*THE TASK:*
Go through the entries below and copy each line that holds the word "target".

*DATA IN THIS EXERCISE:*

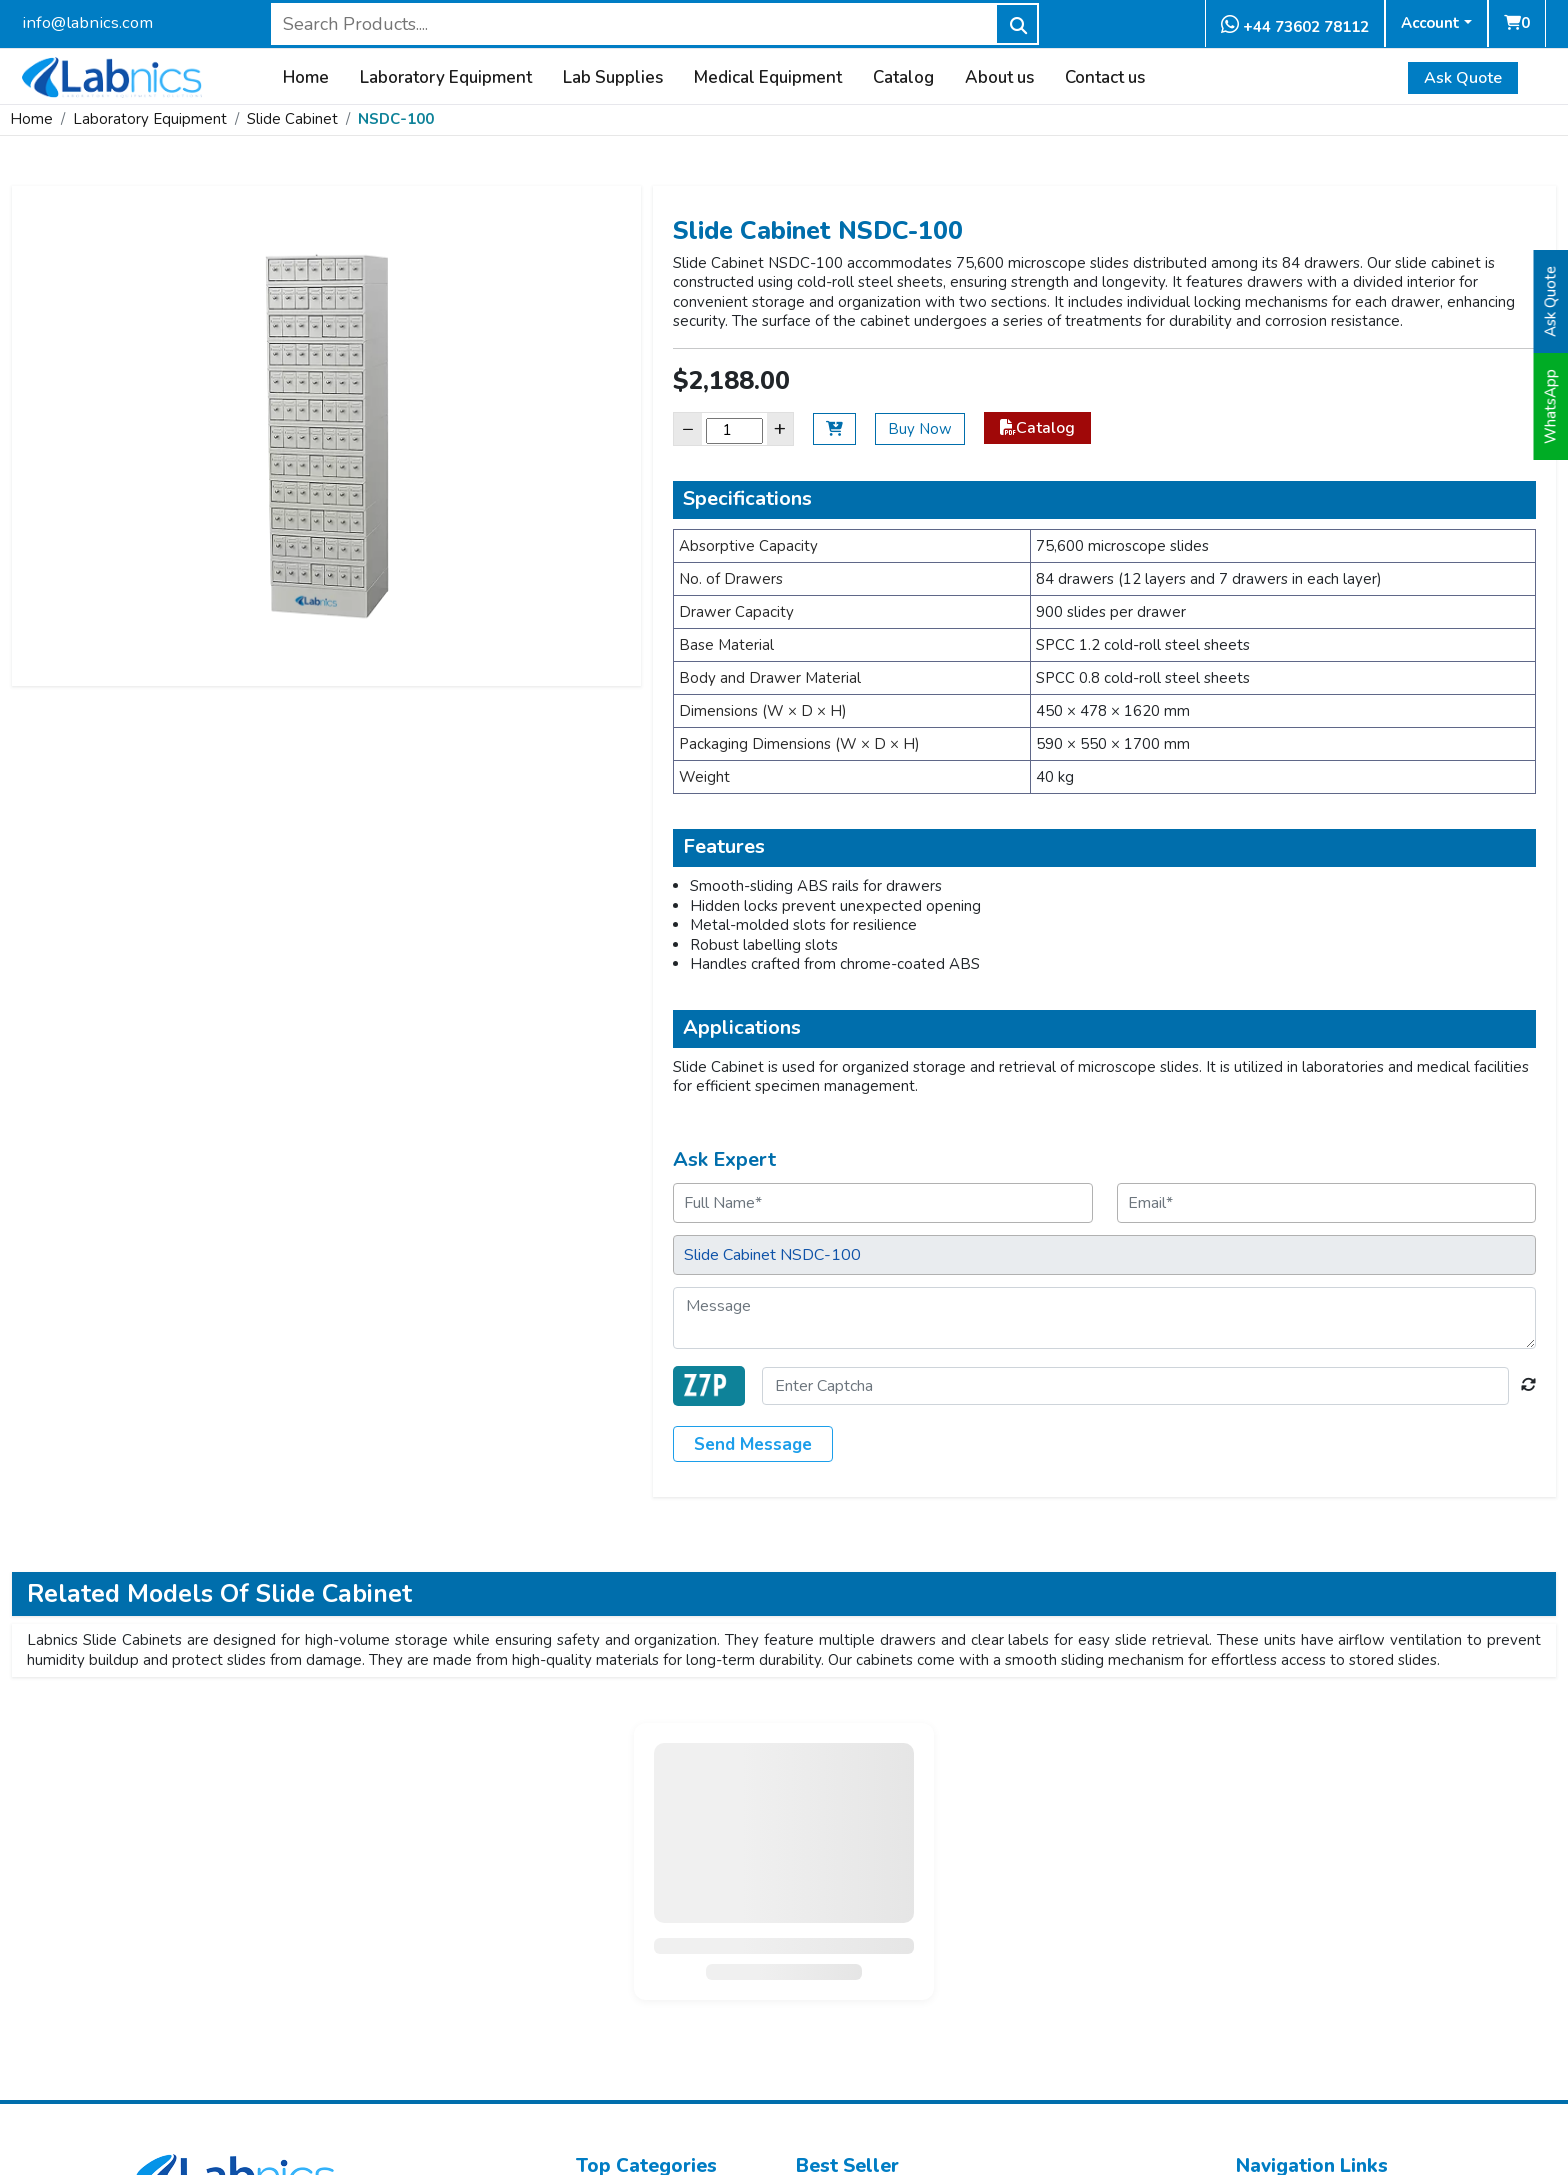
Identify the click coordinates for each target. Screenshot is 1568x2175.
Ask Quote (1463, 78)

...

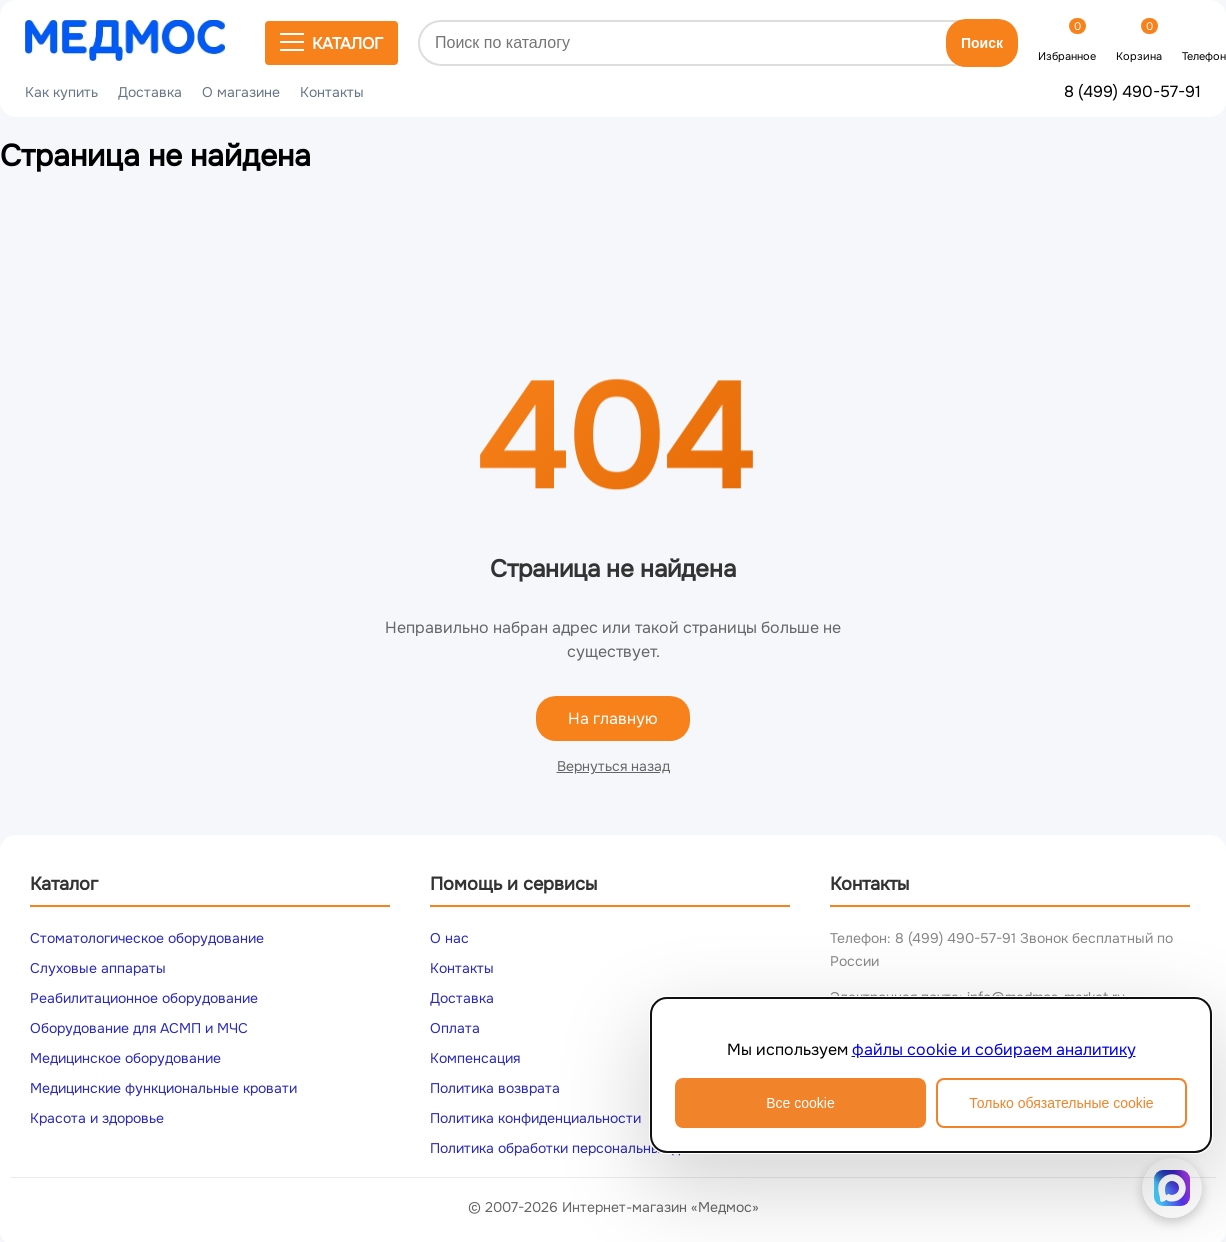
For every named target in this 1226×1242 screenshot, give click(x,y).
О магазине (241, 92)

--

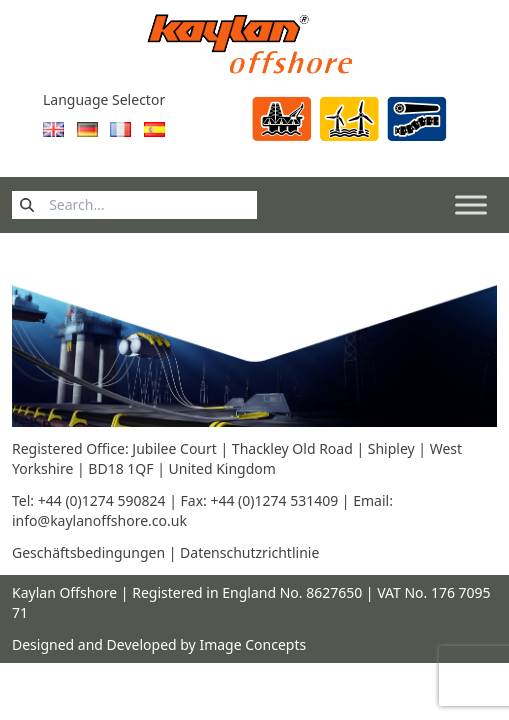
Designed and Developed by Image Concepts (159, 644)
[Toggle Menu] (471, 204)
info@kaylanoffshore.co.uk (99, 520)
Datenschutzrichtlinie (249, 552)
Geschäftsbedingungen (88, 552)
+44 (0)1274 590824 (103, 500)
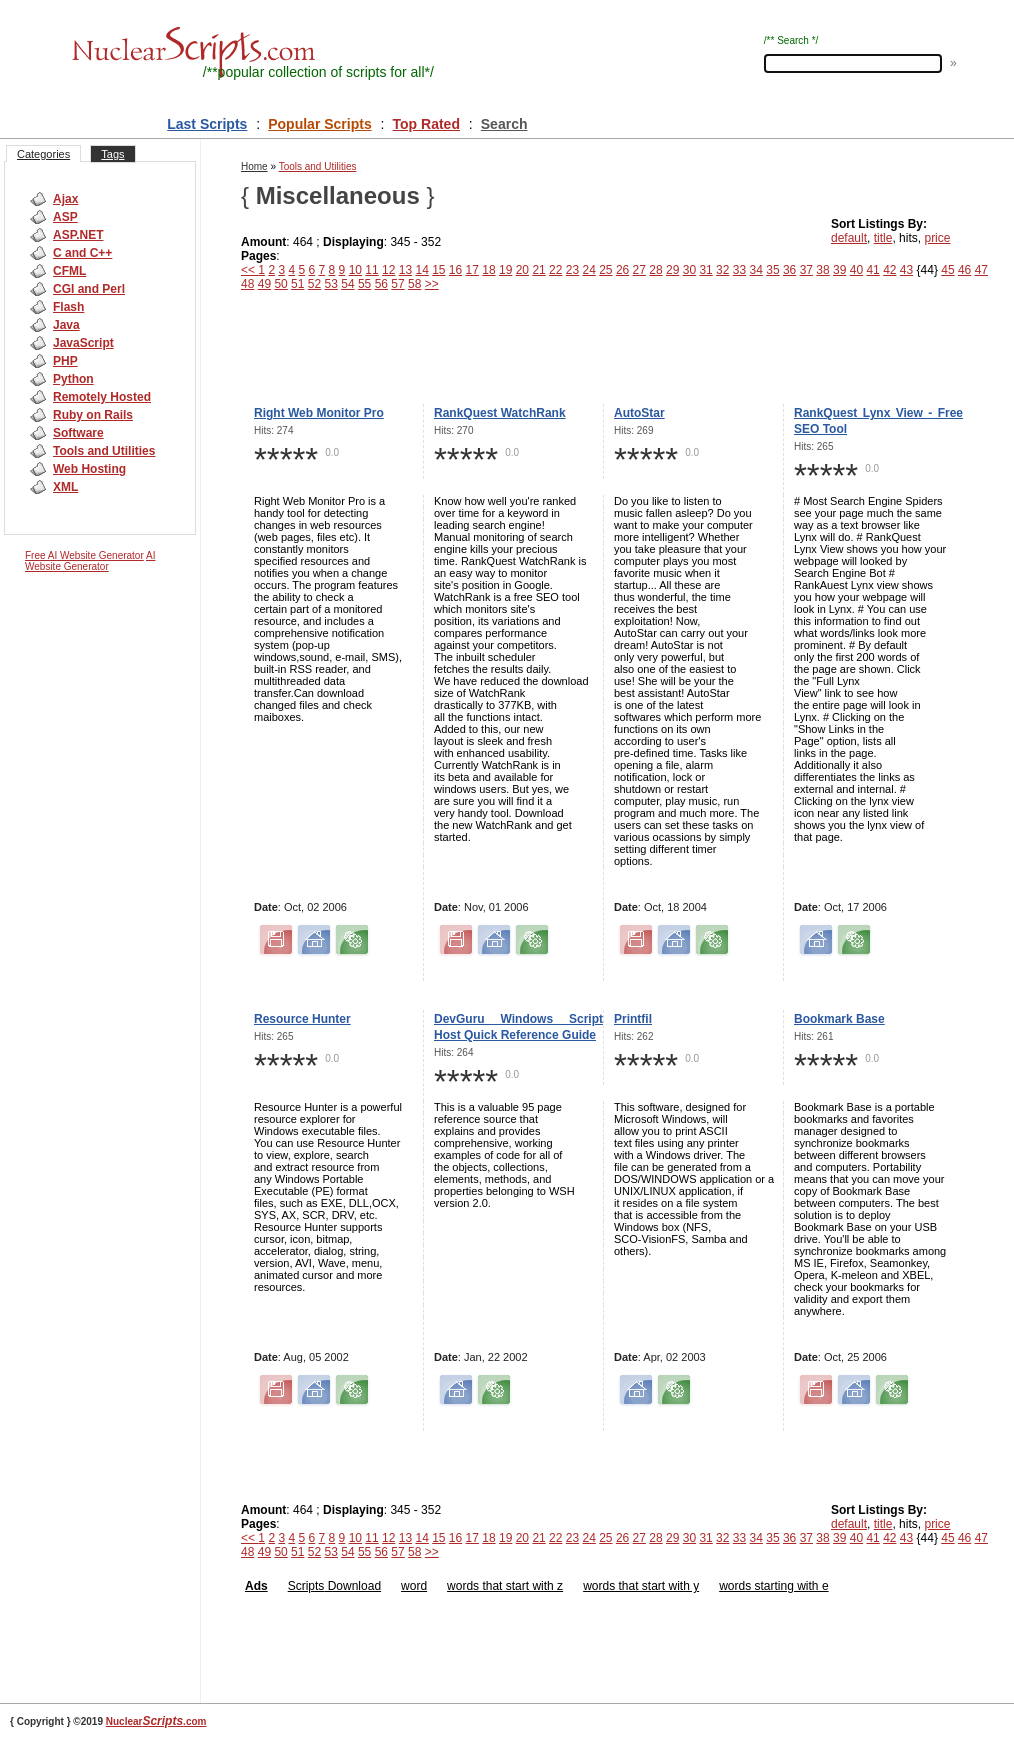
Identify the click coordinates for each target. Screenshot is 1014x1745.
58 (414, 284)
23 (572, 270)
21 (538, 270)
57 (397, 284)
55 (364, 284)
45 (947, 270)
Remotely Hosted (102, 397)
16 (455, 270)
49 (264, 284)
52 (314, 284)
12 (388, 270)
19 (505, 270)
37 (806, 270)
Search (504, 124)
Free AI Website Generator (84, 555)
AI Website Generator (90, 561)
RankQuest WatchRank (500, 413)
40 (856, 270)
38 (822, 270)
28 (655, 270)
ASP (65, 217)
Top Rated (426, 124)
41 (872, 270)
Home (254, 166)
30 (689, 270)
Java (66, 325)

*EXERCISE OUTPUT:*
Identify the click coordinates for each target. Screenshot is 1568x2175.
For every named target in this 1226×1242 screenshot, give click(x,y).
Identify the click coordinates for each target. Screenshot is 1014x1745.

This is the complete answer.